Please retype the records below exactly, omitting any images.

(DATASET RECORDS begins)

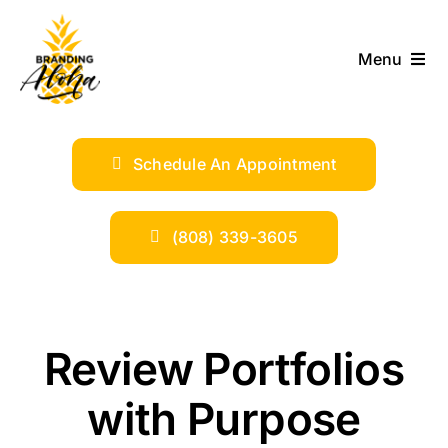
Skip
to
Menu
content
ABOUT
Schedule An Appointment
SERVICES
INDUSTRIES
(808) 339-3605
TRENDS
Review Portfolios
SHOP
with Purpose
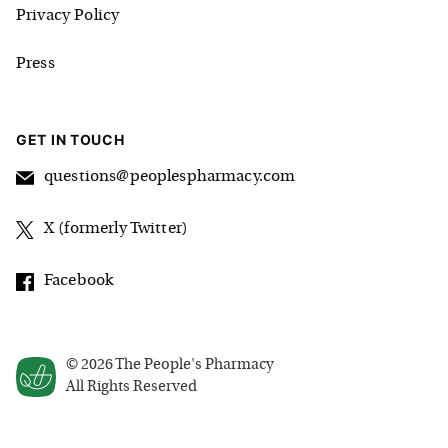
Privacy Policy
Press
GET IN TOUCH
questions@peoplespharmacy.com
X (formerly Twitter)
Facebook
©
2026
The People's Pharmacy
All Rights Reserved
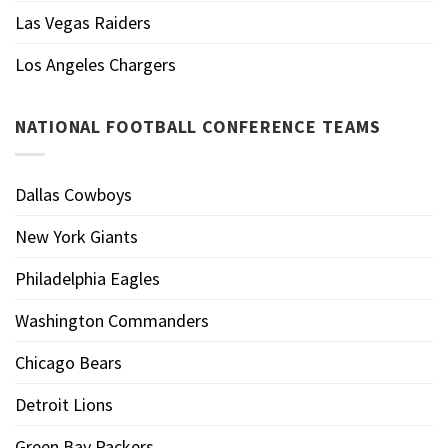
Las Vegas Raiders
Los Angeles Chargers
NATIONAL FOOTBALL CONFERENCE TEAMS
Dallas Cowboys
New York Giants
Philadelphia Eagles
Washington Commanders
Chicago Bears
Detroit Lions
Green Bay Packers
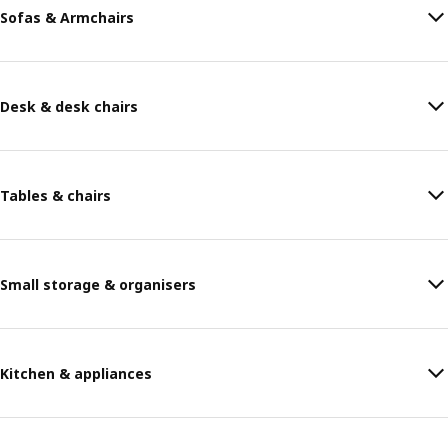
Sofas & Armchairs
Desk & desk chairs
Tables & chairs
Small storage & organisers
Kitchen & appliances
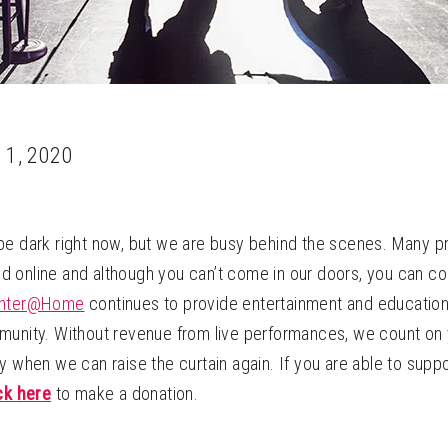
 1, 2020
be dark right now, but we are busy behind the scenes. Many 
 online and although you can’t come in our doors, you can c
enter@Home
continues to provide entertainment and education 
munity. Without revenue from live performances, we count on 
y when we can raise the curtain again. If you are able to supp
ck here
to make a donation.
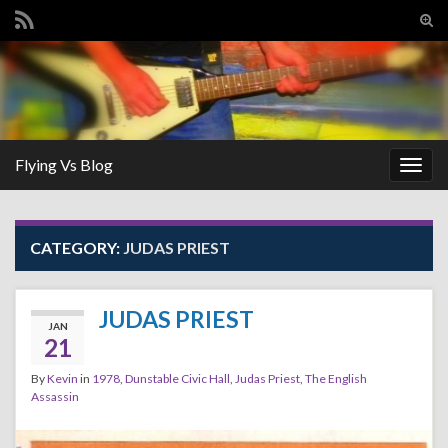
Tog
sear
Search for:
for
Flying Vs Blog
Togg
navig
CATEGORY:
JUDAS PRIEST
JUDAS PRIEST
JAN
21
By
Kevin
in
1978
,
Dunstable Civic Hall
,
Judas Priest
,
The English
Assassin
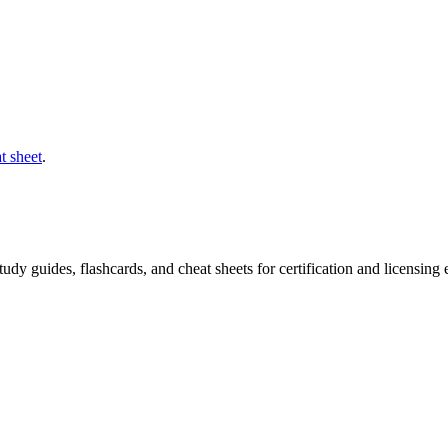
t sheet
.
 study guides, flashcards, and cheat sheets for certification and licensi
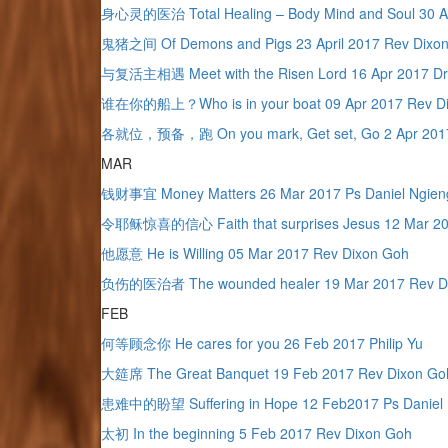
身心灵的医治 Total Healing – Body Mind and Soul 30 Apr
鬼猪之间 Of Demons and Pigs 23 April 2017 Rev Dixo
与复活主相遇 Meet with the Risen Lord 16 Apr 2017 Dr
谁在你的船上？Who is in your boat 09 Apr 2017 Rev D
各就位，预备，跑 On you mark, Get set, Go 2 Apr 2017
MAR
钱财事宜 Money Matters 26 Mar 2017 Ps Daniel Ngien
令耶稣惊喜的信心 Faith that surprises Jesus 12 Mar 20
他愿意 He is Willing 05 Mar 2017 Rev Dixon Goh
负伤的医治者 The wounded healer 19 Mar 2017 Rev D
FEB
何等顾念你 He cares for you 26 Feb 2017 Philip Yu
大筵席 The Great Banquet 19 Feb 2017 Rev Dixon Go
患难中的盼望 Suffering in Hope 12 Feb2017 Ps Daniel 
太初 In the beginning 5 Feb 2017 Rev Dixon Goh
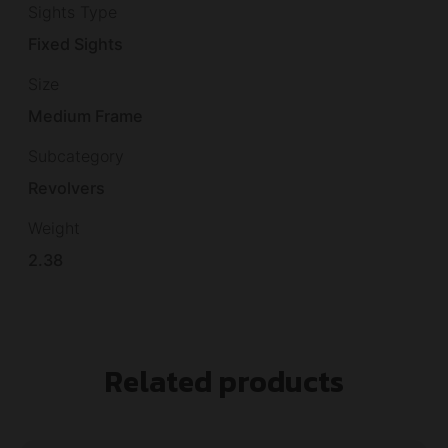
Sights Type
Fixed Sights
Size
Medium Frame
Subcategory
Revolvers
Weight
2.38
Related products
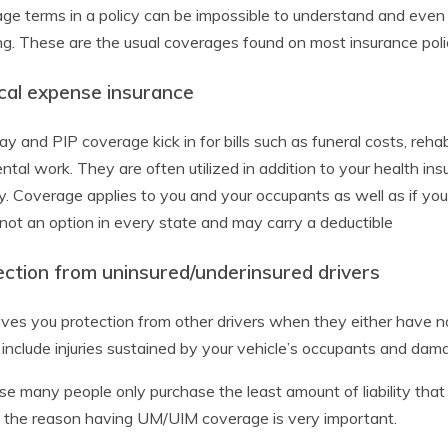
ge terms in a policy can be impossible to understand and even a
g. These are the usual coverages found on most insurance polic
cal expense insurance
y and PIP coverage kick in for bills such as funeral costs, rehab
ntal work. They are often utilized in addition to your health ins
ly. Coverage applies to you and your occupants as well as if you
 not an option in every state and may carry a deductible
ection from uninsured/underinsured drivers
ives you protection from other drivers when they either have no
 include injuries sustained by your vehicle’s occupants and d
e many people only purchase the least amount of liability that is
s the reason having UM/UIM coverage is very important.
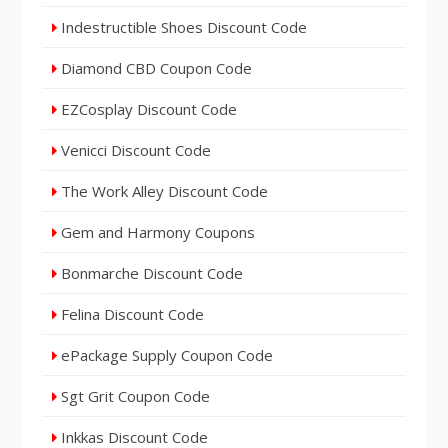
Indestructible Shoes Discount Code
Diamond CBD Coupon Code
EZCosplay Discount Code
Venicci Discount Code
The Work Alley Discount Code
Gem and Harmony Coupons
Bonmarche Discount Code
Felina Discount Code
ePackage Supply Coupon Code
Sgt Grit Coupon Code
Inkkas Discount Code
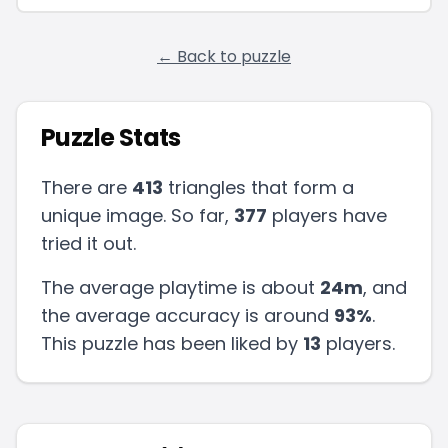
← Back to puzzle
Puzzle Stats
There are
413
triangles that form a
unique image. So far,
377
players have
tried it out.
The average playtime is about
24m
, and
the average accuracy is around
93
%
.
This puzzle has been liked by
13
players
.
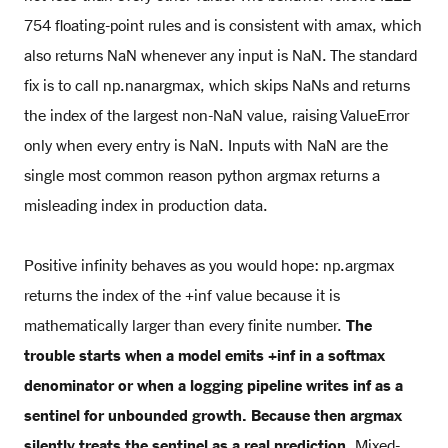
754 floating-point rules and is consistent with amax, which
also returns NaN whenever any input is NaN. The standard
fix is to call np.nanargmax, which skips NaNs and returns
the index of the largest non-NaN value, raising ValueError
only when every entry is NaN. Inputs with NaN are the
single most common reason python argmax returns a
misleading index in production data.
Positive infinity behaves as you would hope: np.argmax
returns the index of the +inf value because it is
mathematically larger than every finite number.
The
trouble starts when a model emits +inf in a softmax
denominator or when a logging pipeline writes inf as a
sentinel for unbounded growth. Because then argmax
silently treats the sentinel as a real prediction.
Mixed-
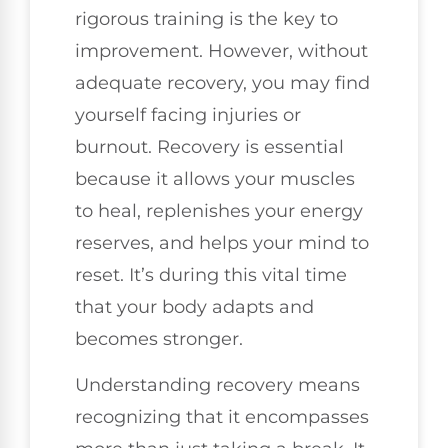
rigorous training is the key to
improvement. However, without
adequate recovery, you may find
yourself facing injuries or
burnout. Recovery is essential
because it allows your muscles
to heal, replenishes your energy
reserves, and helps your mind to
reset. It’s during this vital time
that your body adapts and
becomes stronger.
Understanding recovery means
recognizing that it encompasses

(DATASET RECORDS ends)

EXPECTED ANSWER:
Skip
to
Menu
content
ABOUT
Schedule An Appointment
SERVICES
INDUSTRIES
(808) 339-3605
TRENDS
Review Portfolios
SHOP
with Purpose
Privacy Policy
Press
GET IN TOUCH
questions@peoplespharmacy.com
X (formerly Twitter)
Facebook
©
2026
The People's Pharmacy
All Rights Reserved
Las Vegas Raiders
Los Angeles Chargers
NATIONAL FOOTBALL CONFERENCE TEAMS
Dallas Cowboys
New York Giants
Philadelphia Eagles
Washington Commanders
Chicago Bears
Detroit Lions
Green Bay Packers
Sofas & Armchairs
Desk & desk chairs
Tables & chairs
Small storage & organisers
Kitchen & appliances
 1, 2020
be dark right now, but we are busy behind the scenes. Many 
 online and although you can’t come in our doors, you can c
enter@Home
continues to provide entertainment and education 
munity. Without revenue from live performances, we count on 
y when we can raise the curtain again. If you are able to supp
ck here
to make a donation.
Tog
sear
Search for:
for
Flying Vs Blog
Togg
navig
CATEGORY:
JUDAS PRIEST
JUDAS PRIEST
JAN
21
By
Kevin
in
1978
,
Dunstable Civic Hall
,
Judas Priest
,
The English
Assassin
t sheet
.
 study guides, flashcards, and cheat sheets for certification and licensi
身心灵的医治 Total Healing – Body Mind and Soul 30 Apr
鬼猪之间 Of Demons and Pigs 23 April 2017 Rev Dixo
与复活主相遇 Meet with the Risen Lord 16 Apr 2017 Dr
谁在你的船上？Who is in your boat 09 Apr 2017 Rev D
各就位，预备，跑 On you mark, Get set, Go 2 Apr 2017
MAR
钱财事宜 Money Matters 26 Mar 2017 Ps Daniel Ngien
令耶稣惊喜的信心 Faith that surprises Jesus 12 Mar 20
他愿意 He is Willing 05 Mar 2017 Rev Dixon Goh
负伤的医治者 The wounded healer 19 Mar 2017 Rev D
FEB
何等顾念你 He cares for you 26 Feb 2017 Philip Yu
大筵席 The Great Banquet 19 Feb 2017 Rev Dixon Go
患难中的盼望 Suffering in Hope 12 Feb2017 Ps Daniel 
太初 In the beginning 5 Feb 2017 Rev Dixon Goh
Sights Type
Fixed Sights
Size
Medium Frame
Subcategory
Revolvers
Weight
2.38
Related products
ge terms in a policy can be impossible to understand and even a
g. These are the usual coverages found on most insurance polic
cal expense insurance
y and PIP coverage kick in for bills such as funeral costs, rehab
ntal work. They are often utilized in addition to your health ins
ly. Coverage applies to you and your occupants as well as if you
 not an option in every state and may carry a deductible
ection from uninsured/underinsured drivers
ives you protection from other drivers when they either have no
 include injuries sustained by your vehicle’s occupants and d
e many people only purchase the least amount of liability that is
s the reason having UM/UIM coverage is very important.
Indestructible Shoes Discount Code
Diamond CBD Coupon Code
EZCosplay Discount Code
Venicci Discount Code
The Work Alley Discount Code
Gem and Harmony Coupons
Bonmarche Discount Code
Felina Discount Code
ePackage Supply Coupon Code
Sgt Grit Coupon Code
Inkkas Discount Code
← Back to puzzle
Puzzle Stats
There are
413
triangles that form a
unique image. So far,
377
players have
tried it out.
The average playtime is about
24m
, and
the average accuracy is around
93
%
.
This puzzle has been liked by
13
players
.
754 floating-point rules and is consistent with amax, which
also returns NaN whenever any input is NaN. The standard
fix is to call np.nanargmax, which skips NaNs and returns
the index of the largest non-NaN value, raising ValueError
only when every entry is NaN. Inputs with NaN are the
single most common reason python argmax returns a
misleading index in production data.
Positive infinity behaves as you would hope: np.argmax
returns the index of the +inf value because it is
mathematically larger than every finite number.
The
trouble starts when a model emits +inf in a softmax
denominator or when a logging pipeline writes inf as a
sentinel for unbounded growth. Because then argmax
silently treats the sentinel as a real prediction.
Mixed-
rigorous training is the key to
improvement. However, without
adequate recovery, you may find
yourself facing injuries or
burnout. Recovery is essential
because it allows your muscles
to heal, replenishes your energy
reserves, and helps your mind to
reset. It’s during this vital time
that your body adapts and
becomes stronger.
Understanding recovery means
recognizing that it encompasses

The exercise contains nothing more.